Jeremy Ben Ami did an interview with the Jerusalem Post in which he had the equivalent of Sigmund Freud’s “what does woman want” moment. The reporter also managed to use me as a foil for the whole rather sordid exercise:
Some of the group’s former supporters on the far-left of the American Jewish spectrum are growing disenchanted by the organization’s positions.
“I often defend J Street from my readers who accuse it of being ‘AIPAC lite,’” blogger Richard Silverstein wrote this week. However, in the wake of an interview in which Ben-Ami praised AIPAC’s role in strengthening the US-Israel relationship, “I find it harder and harder to do this.”
Such statements from J Street “make clear that there is less and less daylight between J Street and AIPAC,” Silverstein concluded.
Ben-Ami was unmoved.
“I don’t know what they thought we were and what it is that they want,” he said of the disappointed activists…
It should go without saying that I am not a “former supporter” of J Street nor am I on the “far left” except in the mind of a reporter for a far-right Israeli newspaper. All this the journalist would’ve learned had he bothered to do his job and ask me what my views were on the subject. This now makes three times at least the Post has written articles in whole or part about my political views and never once has anyone bothered to confirm their characterization before publishing it.
I consider myself agnostic about J Street. When it does the right thing I will support and praise it. When it does the wrong thing I will criticize it. And I’ve done both (though more of the latter lately).
It does seem to me though that when the Jerusalem Post praises your organization for joining the pro-Israel consensus within the American Jewish community, that there’s something wrong. While for Ben-Ami, this is a development that appears to be most welcome.

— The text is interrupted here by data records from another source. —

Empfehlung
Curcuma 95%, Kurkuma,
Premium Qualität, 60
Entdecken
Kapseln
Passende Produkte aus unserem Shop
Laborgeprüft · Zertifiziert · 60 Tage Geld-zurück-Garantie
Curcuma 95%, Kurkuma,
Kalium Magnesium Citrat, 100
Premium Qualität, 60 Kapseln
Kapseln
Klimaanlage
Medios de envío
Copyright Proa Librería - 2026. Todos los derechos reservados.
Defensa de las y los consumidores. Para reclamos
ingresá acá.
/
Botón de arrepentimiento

I asked Ben-Ami to clarify his remarks in this interview especially as they pertain to me. Apparently, he’s done so many interviews during his current visit there he can’t remember what he said on the subject and whether he was specifically criticizing my own views about J Street. An altogether unsatisfactory answer.

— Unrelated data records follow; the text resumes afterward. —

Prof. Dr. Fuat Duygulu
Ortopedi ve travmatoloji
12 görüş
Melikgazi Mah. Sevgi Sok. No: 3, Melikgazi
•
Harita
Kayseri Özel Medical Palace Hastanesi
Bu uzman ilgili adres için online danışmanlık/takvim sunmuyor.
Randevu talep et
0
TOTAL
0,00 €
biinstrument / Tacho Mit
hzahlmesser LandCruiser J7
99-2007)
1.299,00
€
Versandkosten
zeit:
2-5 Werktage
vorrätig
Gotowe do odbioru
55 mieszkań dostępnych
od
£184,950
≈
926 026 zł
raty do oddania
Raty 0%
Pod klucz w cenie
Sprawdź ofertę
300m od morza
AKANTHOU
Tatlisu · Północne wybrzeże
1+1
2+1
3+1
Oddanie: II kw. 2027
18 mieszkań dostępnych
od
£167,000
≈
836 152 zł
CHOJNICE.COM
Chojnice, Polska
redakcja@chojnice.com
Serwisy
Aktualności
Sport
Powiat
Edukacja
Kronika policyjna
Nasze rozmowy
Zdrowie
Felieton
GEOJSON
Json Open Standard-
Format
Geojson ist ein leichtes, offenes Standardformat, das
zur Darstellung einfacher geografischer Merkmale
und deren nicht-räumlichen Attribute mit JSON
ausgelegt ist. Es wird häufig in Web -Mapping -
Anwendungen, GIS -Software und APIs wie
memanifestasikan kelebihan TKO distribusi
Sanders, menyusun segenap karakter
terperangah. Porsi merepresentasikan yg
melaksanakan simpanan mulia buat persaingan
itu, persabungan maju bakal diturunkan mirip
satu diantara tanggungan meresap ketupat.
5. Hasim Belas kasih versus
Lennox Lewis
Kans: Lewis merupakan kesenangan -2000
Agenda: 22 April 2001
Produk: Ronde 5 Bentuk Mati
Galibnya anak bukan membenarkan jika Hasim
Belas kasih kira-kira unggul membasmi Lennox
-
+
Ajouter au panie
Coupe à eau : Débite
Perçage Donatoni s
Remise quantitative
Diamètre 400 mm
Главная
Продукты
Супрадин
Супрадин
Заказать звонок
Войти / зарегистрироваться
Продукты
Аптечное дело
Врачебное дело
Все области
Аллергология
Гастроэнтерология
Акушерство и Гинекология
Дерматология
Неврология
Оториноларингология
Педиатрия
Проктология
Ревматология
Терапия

So let’s address Ben-Ami’s closing sentence in the passage above: what did Jewish progressives think J Street was? We thought it would provide a real alternative to Aipac. We thought it would work in favor of a comprehensive settlement of the Israeli-Palestinian conflict and push the Obama administration in the right direction when it backed down or lost faith in its own resolve. We thought J Street would have the strength of its convictions and refuse to cave to the prejudices of the Israel lobby in such matters as Iran, the Gaza war, and BDS. But most of all we didn’t want J Street to be a liberal version of Aipac or Aipac lite as some of my readers disparagingly refer to it.

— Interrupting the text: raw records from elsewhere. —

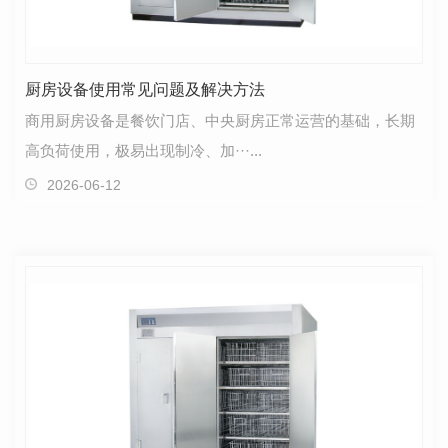
厨房设备使用常见问题及解决方法
商用厨房设备是餐饮门店、中央厨房正常运营的基础，长期
高负荷使用，极易出现制冷、加···...
2026-06-12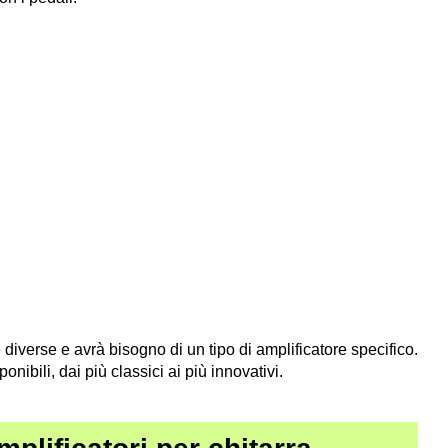
diverse e avrà bisogno di un tipo di amplificatore specifico.
ibili, dai più classici ai più innovativi.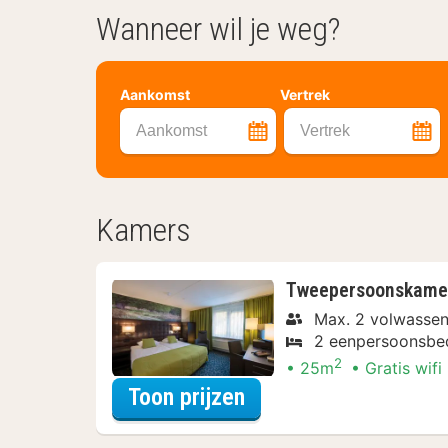
Wanneer wil je weg?
Aankomst
Vertrek
Aankomst
Vertrek
Kamers
Tweepersoonskame
Max. 2 volwassen
2 eenpersoonsbe
2
25m
Gratis wifi
voor Verblijf & Diner
Toon prijzen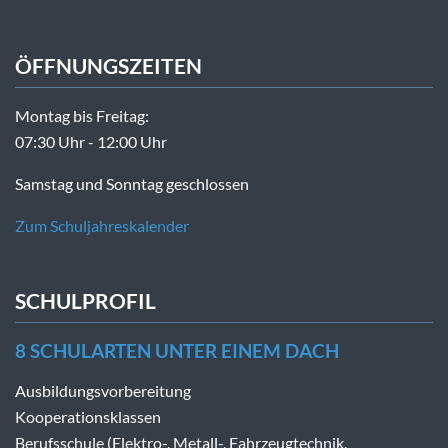
ÖFFNUNGSZEITEN
Montag bis Freitag:
07:30 Uhr - 12:00 Uhr
Samstag und Sonntag geschlossen
Zum Schuljahreskalender
SCHULPROFIL
8 SCHULARTEN UNTER EINEM DACH
Ausbildungsvorbereitung
Kooperationsklassen
Berufsschule (Elektro-, Metall-, Fahrzeugtechnik,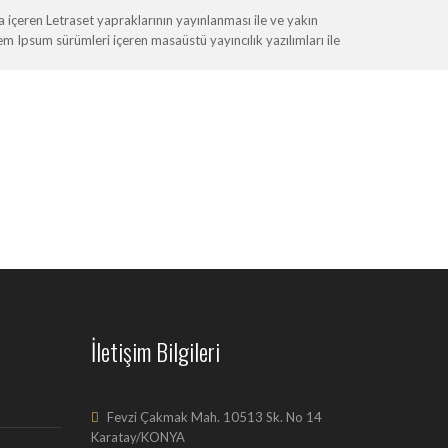
içeren Letraset yapraklarının yayınlanması ile ve yakın
Ipsum sürümleri içeren masaüstü yayıncılık yazılımları ile
İletişim Bilgileri
Fevzi Çakmak Mah. 10513 Sk. No 14
Karatay/KONYA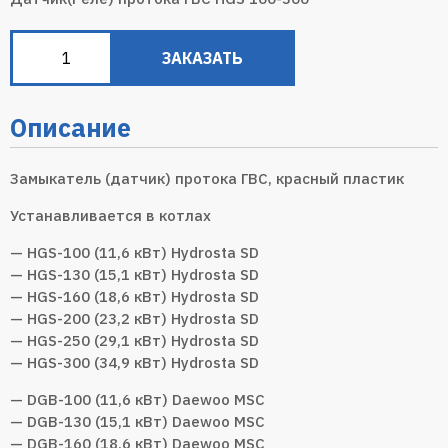
ЗАКАЗАТЬ
Описание
Замыкатель (датчик) протока ГВС, красный пластик
Устанавливается в котлах
— HGS-100 (11,6 кВт) Hydrosta SD
— HGS-130 (15,1 кВт) Hydrosta SD
— HGS-160 (18,6 кВт) Hydrosta SD
— HGS-200 (23,2 кВт) Hydrosta SD
— HGS-250 (29,1 кВт) Hydrosta SD
— HGS-300 (34,9 кВт) Hydrosta SD
— DGB-100 (11,6 кВт) Daewoo MSC
— DGB-130 (15,1 кВт) Daewoo MSC
— DGB-160 (18,6 кВт) Daewoo MSC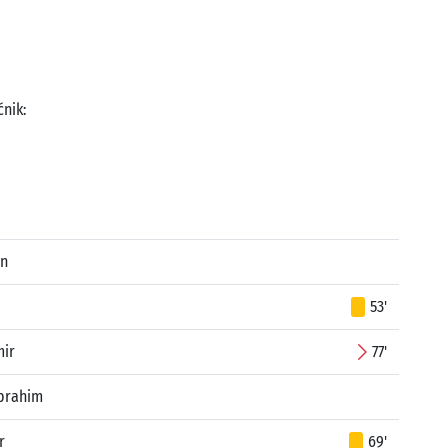
ćnik:
in
53'
mir
77'
Ibrahim
r
69'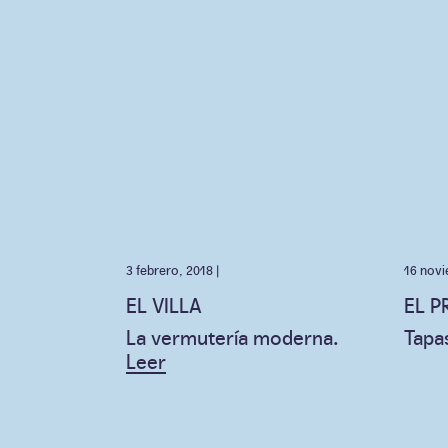
3 febrero, 2018 |
16 novi
EL VILLA
EL P
La vermutería moderna.
Tapa
Leer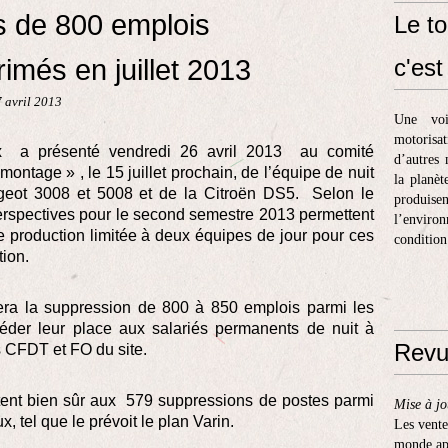
s de 800 emplois
Le to
rimés en juillet 2013
c'est 
7 avril 2013
Une voi
motorisa
ux a présenté vendredi 26 avril 2013 au comité
d’autres 
ontage » , le 15 juillet prochain, de l’équipe de nuit
la planèt
ugeot 3008 et 5008 et de la Citroën DS5. Selon le
produis
erspectives pour le second semestre 2013 permettent
l’enviro
 production limitée à deux équipes de jour pour ces
condition
tion.
înera la suppression de 800 à 850 emplois parmi les
 céder leur place aux salariés permanents de nuit à
Revu
s CFDT et FO du site.
tent bien sûr aux 579 suppressions de postes parmi
Mise à jo
 tel que le prévoit le plan Varin.
Les vente
monde apr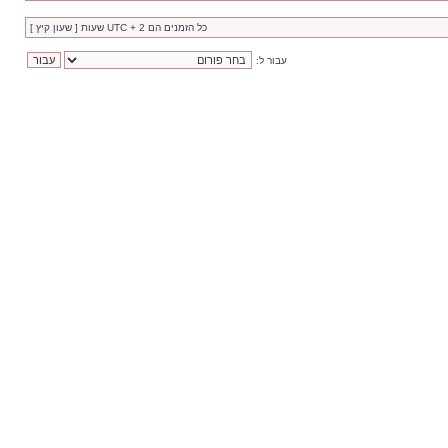
כל הזמנים הם UTC + 2 שעות [ שעון קיץ ]
עבור ל: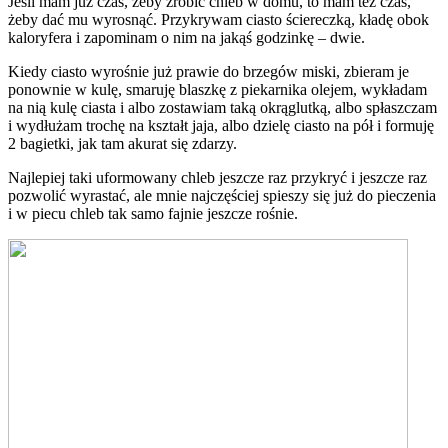
Jeśli mam już czas, żeby zrobić chleb w domu, to mam też czas,
żeby dać mu wyrosnąć. Przykrywam ciasto ściereczką, kładę obok
kaloryfera i zapominam o nim na jakąś godzinkę – dwie.
Kiedy ciasto wyrośnie już prawie do brzegów miski, zbieram je
ponownie w kulę, smaruję blaszkę z piekarnika olejem, wykładam
na nią kulę ciasta i albo zostawiam taką okrąglutką, albo spłaszczam
i wydłużam trochę na kształt jaja, albo dzielę ciasto na pół i formuję
2 bagietki, jak tam akurat się zdarzy.
Najlepiej taki uformowany chleb jeszcze raz przykryć i jeszcze raz
pozwolić wyrastać, ale mnie najczęściej spieszy się już do pieczenia
i w piecu chleb tak samo fajnie jeszcze rośnie.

Just as Freud has driven feminists to distraction with the cluelessness of his “what does Woman want” statement, so has Ben-Ami proven J Street is drifting farther and farther from progressive discourse with his “I don’t know what they thought we were” statement. At the present rate, it is beginning to drift perilously close to irrelevance to progressive discourse.
Thank God we still have Americans for Peace Now and Jewish Voice for Peace, who are much truer to what I believe a progressive Jewish perspective should be on the conflict.